# Brief
Give back every line of the material below that has the string "nicht".

# Data supplied

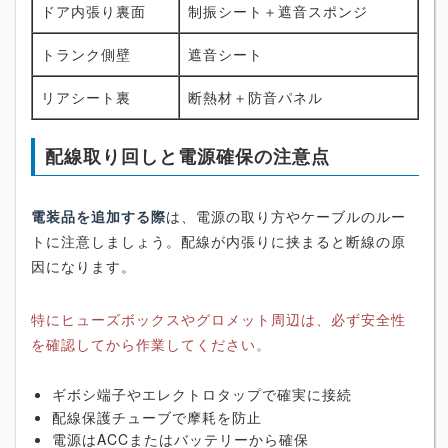
ドア内張り裏面
制振シート＋遮音スポンジ
トランク側壁
遮音シート
リアシート裏
断熱材＋防音パネル
配線取り回しと電源確保の注意点
電装品を追加する際
は、電源の取り方やケーブルのルー
トに注意しましょう。配線が内張りに挟まると断線の原
因になります。
特にヒューズボックスやグロメット周辺は、必ず安全性
を確認してから作業してください。
ギボシ端子やエレクトロタップで確実に接続
配線保護チューブで摩耗を防止
電源はACCまたはバッテリーから確保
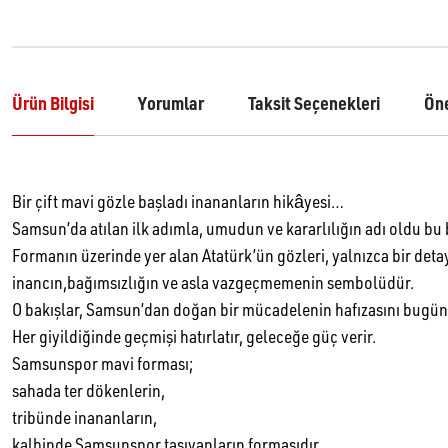
Ürün Bilgisi
Yorumlar
Taksit Seçenekleri
Öne
Bir çift mavi gözle başladı inananların hikâyesi…
Samsun’da atılan ilk adımla, umudun ve kararlılığın adı oldu bu 
Formanın üzerinde yer alan Atatürk’ün gözleri, yalnızca bir detay
inancın,bağımsızlığın ve asla vazgeçmemenin sembolüdür.
O bakışlar, Samsun’dan doğan bir mücadelenin hafızasını bugüne
Her giyildiğinde geçmişi hatırlatır, geleceğe güç verir.
Samsunspor mavi forması;
sahada ter dökenlerin,
tribünde inananların,
kalbinde Samsunspor taşıyanların formasıdır.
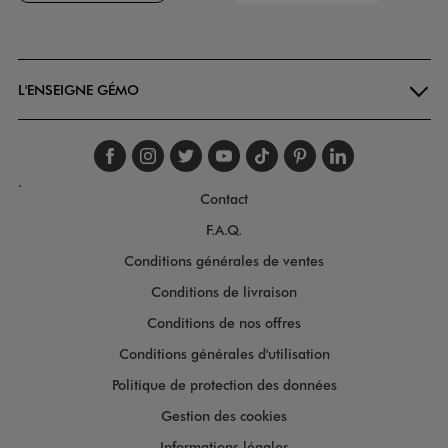
Goodays
L'ENSEIGNE GÉMO
Suivez-nous sur faceboo
Suivez-nous sur inst
Suivez-nous sur twi
Suivez-nous sur
Suivez-nous s
Suivez-nou
Suivez-
.
Contact
F.A.Q.
Conditions générales de ventes
Conditions de livraison
Conditions de nos offres
Conditions générales d'utilisation
Politique de protection des données
Gestion des cookies
Informations légales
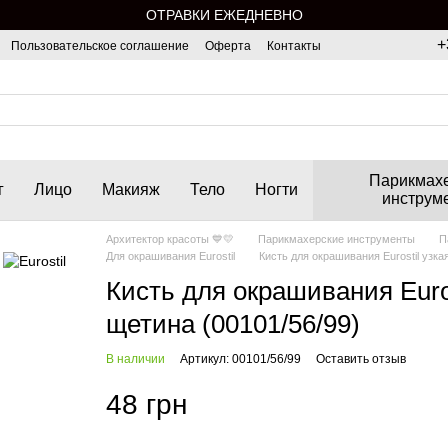
ОТРАВКИ ЕЖЕДНЕВНО
+
Пользовательское соглашение
Оферта
Контакты
Парикмах
г
Лицо
Макияж
Тело
Ногти
инструм
Архитектор красоты 💙💛
Парикмахерские инструменты
П
Для окрашивания Eurostil
Кисть для окрашивания Eurostil узка
Кисть для окрашивания Euro
щетина (00101/56/99)
В наличии
Артикул: 00101/56/99
Оставить отзыв
48 грн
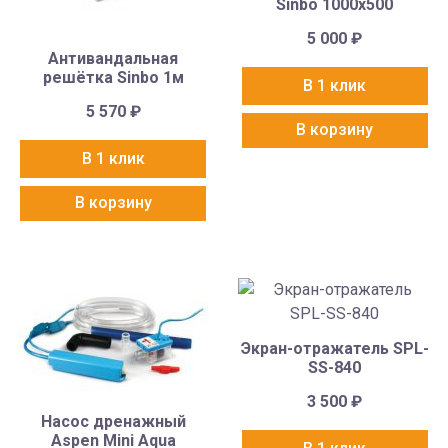
Sinbo 1000х500
5 000
₽
Антивандальная
решётка Sinbo 1м
В 1 клик
5 570
₽
В корзину
В 1 клик
В корзину
Экран-отражатель SPL-
SS-840
3 500
₽
Насос дренажный
Aspen Mini Aqua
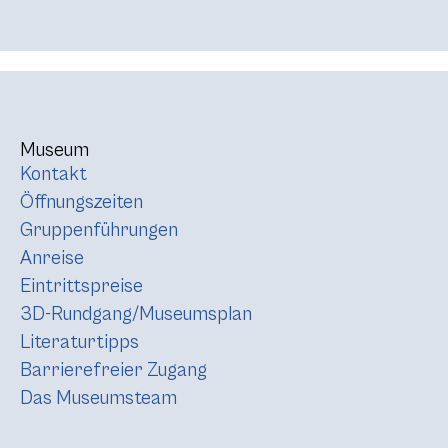
Museum
Kontakt
Öffnungszeiten
Gruppenführungen
Anreise
Eintrittspreise
3D-Rundgang/Museumsplan
Literaturtipps
Barrierefreier Zugang
Das Museumsteam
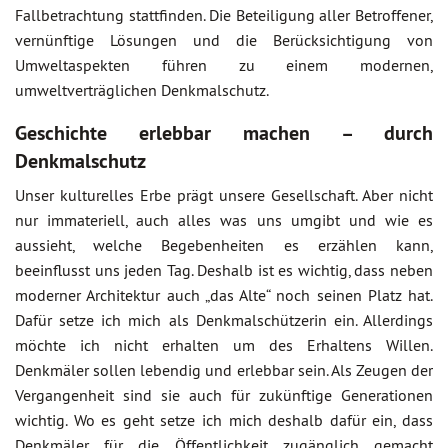
Fallbetrachtung stattfinden. Die Beteiligung aller Betroffener,
vernünftige Lösungen und die Berücksichtigung von
Umweltaspekten führen zu einem modernen,
umweltverträglichen Denkmalschutz.
Geschichte erlebbar machen – durch
Denkmalschutz
Unser kulturelles Erbe prägt unsere Gesellschaft. Aber nicht
nur immateriell, auch alles was uns umgibt und wie es
aussieht, welche Begebenheiten es erzählen kann,
beeinflusst uns jeden Tag. Deshalb ist es wichtig, dass neben
moderner Architektur auch „das Alte“ noch seinen Platz hat.
Dafür setze ich mich als Denkmalschützerin ein. Allerdings
möchte ich nicht erhalten um des Erhaltens Willen.
Denkmäler sollen lebendig und erlebbar sein. Als Zeugen der
Vergangenheit sind sie auch für zukünftige Generationen
wichtig. Wo es geht setze ich mich deshalb dafür ein, dass
Denkmäler für die Öffentlichkeit zugänglich gemacht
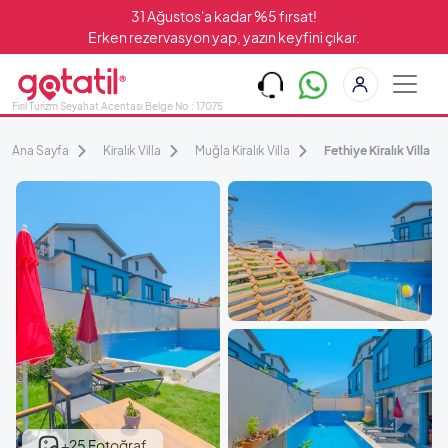
31 Ağustos'a kadar %5 fırsat!
Erken rezervasyon yap, yazın keyfini çıkar.
Fırıl Turizm Seyahat Acentası Belge No : 17075
Ana Sayfa
Kiralık Villa
Muğla Kiralık Villa
Fethiye Kiralık Villa
+25 Fotoğraf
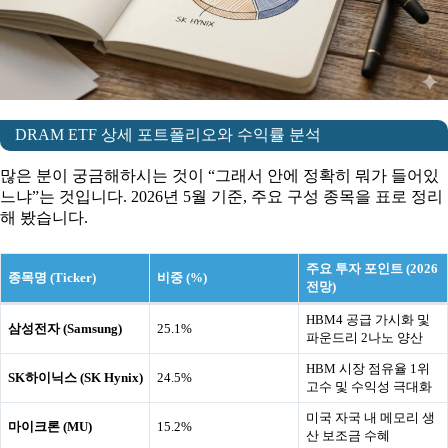
DRAM ETF 상세 포트폴리오와 수익률 분석
많은 분이 궁금해하시는 것이 “그래서 안에 정확히 뭐가 들어있
느냐”는 것입니다. 2026년 5월 기준, 주요 구성 종목을 표로 정리
해 봤습니다.
주요 투자 포인트 (2026
종목명 (Ticker)
비중 (%)
전망)
HBM4 공급 가시화 및
삼성전자 (Samsung)
25.1%
파운드리 2나노 양산
HBM 시장 점유율 1위
SK하이닉스 (SK Hynix)
24.5%
고수 및 수익성 극대화
미국 자국 내 메모리 생
마이크론 (MU)
15.2%
산 보조금 수혜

# Problem solution
Unser kulturelles Erbe prägt unsere Gesellschaft. Aber nicht
möchte ich nicht erhalten um des Erhaltens Willen.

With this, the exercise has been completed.